Introduction
Blackbird is an open-source OSINT (Open Source Intelligence) tool that searches for a given username across over 600 websites and social networks. It is designed for security researchers and investigators who need to map a digital footprint by discovering where a username is registered.
What Blackbird Does
- Searches for a username across 600+ websites and social media platforms simultaneously
- Validates account existence using HTTP status codes, response content, and page analysis
- Supports searching by email address in addition to username
- Exports results in CSV, JSON, or PDF formats for reporting
- Provides a web-based GUI alongside the command-line interface
Architecture Overview
Blackbird maintains a JSON database of site definitions, each specifying a URL pattern, expected HTTP response codes, and content markers for positive and negative matches. The search engine sends concurrent HTTP requests using async I/O, then classifies each response as found, not found, or error based on the site definition rules. Results are aggregated and formatted for the chosen output mode.

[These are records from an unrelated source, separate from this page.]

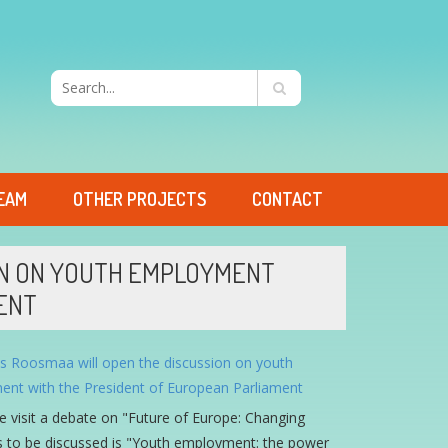
EAM
OTHER PROJECTS
CONTACT
ION ON YOUTH EMPLOYMENT
ENT
the visit a debate on "Future of Europe: Changing
sues to be discussed is "Youth employment: the power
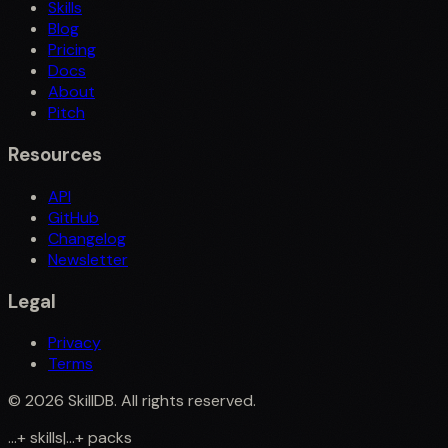
Skills
Blog
Pricing
Docs
About
Pitch
Resources
API
GitHub
Changelog
Newsletter
Legal
Privacy
Terms
©
2026
SkillDB. All rights reserved.
...
+
skills
|
...
+
packs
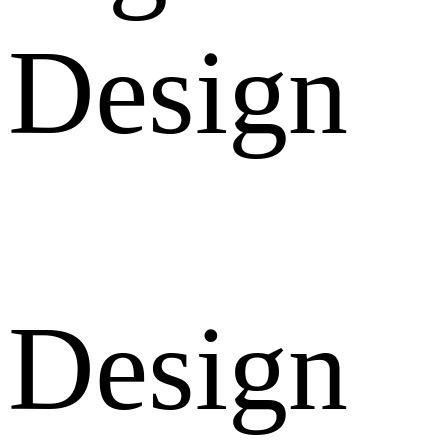
Design
Design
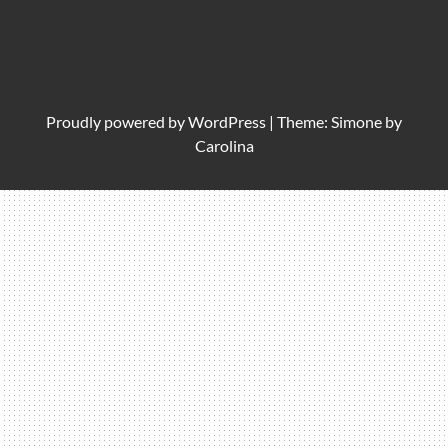
Proudly powered by
WordPress
|
Theme: Simone by
Carolina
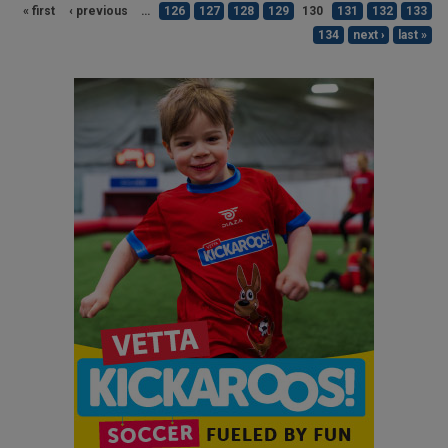
« first
‹ previous
…
126
127
128
129
130
131
132
133
134
next ›
last »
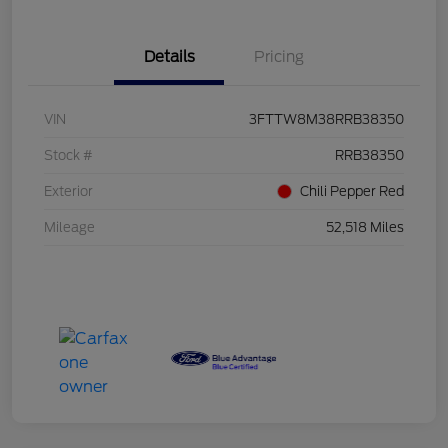
Details
Pricing
VIN
3FTTW8M38RRB38350
Stock #
RRB38350
Exterior
Chili Pepper Red
Mileage
52,518 Miles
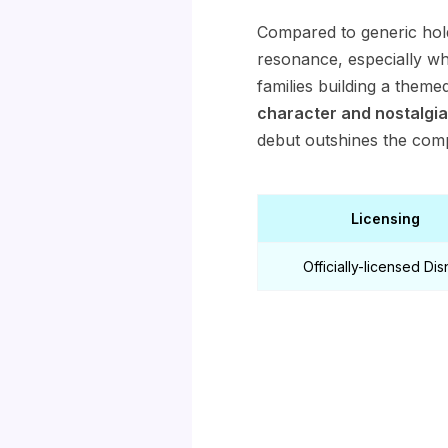
Compared to generic hol
resonance, especially whe
families building a theme
character and nostalgia
debut outshines the compe
Licensing
Officially-licensed Di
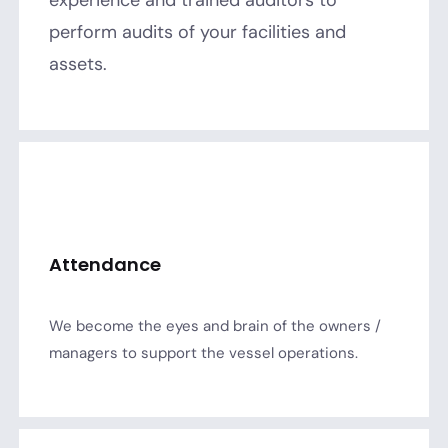
perform audits of your facilities and
assets.
Attendance
We become the eyes and brain of the owners /
managers to support the vessel operations.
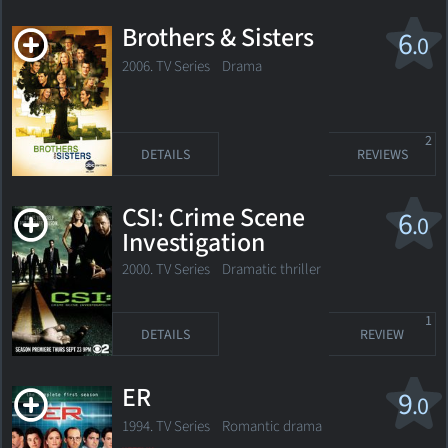
Brothers & Sisters
6
.0
2006. TV Series
Drama
2
DETAILS
REVIEWS
CSI: Crime Scene
6
.0
Investigation
2000. TV Series
Dramatic thriller
1
DETAILS
REVIEW
ER
9
.0
1994. TV Series
Romantic drama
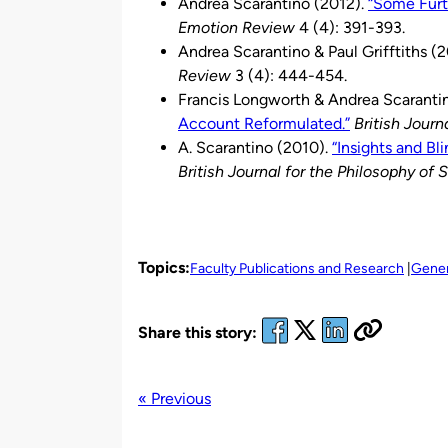
Andrea Scarantino (2012).
“Some Furt
Emotion Review
4 (4): 391-393.
Andrea Scarantino & Paul Grifftiths (2
Review
3 (4): 444-454.
Francis Longworth & Andrea Scaranti
Account Reformulated.”
British Journ
A. Scarantino (2010).
“Insights and Bl
British Journal for the Philosophy of 
Topics:
Faculty Publications and Research
Gener
Share this story:
« Previous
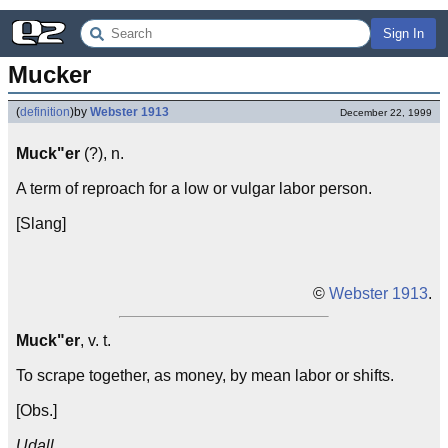
Sign In
Mucker
(
definition
)
by
Webster 1913
December 22, 1999
Muck"er
(?), n.
A term of reproach for a low or vulgar labor person.
[Slang]
©
Webster 1913
.
Muck"er
, v. t.
To scrape together, as money, by mean labor or shifts.
[Obs.]
Udall.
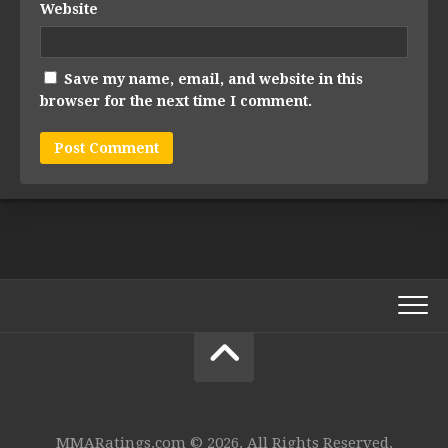
Website
Save my name, email, and website in this
browser for the next time I comment.
MMARatings.com © 2026. All Rights Reserved.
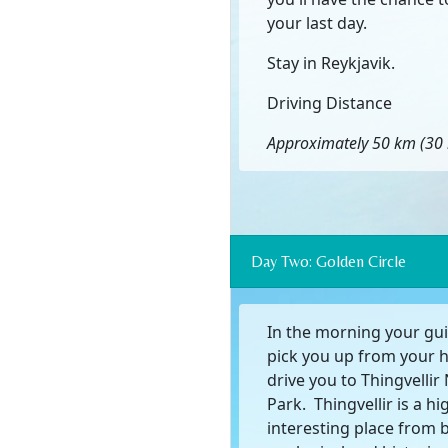
your last day.
Stay in Reykjavik.
Driving Distance
Approximately 50 km (30 
Day Two: Golden Circle
In the morning your gui
pick you up from your 
drive you to Thingvellir
Park. Thingvellir is a hi
interesting place from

Self-Hosting & Configuration
- Install via pip or run the Docker image for zero-setup usage
- Use the --username flag to search for a single username across all sites
- Add --tor to route requests through the Tor network for anonymity
- Filter results by category with the --filter flag to narrow searches
- Launch the web UI with the --web flag for a browser-based interface
Key Features
- Database of 600+ sites with actively maintained detection rules
- Concurrent async requests for fast parallel searches
- Tor proxy support for anonymous reconnaissance
- Multiple export formats including JSON, CSV, and PDF reports
- Web GUI for visual browsing of results without command-line use
Comparison with Similar Tools
- Sherlock — similar username search tool; fewer sites and no built-in web UI or PDF export
- Maigret — fork of Sherlock with more sites and tag-based filtering; Python-only CLI
- WhatsMyName — community-maintained username enumeration list; requires a separate client
- Maltego — commercial OSINT platform with visual graph analysis; paid and heavier
FAQ
Q: Is using Blackbird legal? A: Blackbird queries publicly accessible web pages. Legality depends on your jurisdiction and how you use the results. Always comply with applicable laws.
Q: Can I add custom sites to the database? A: Yes, add a new JSON entry with the URL pattern and detection rules to the sites database file.
Q: How accurate are the results? A: Most detections are reliable, but false positives can occur if a site changes its response format. Report issues via GitHub.
Q: Does it support bulk username searches? A: Yes, pass a text file of usernames with the --list flag to search multiple names in one run.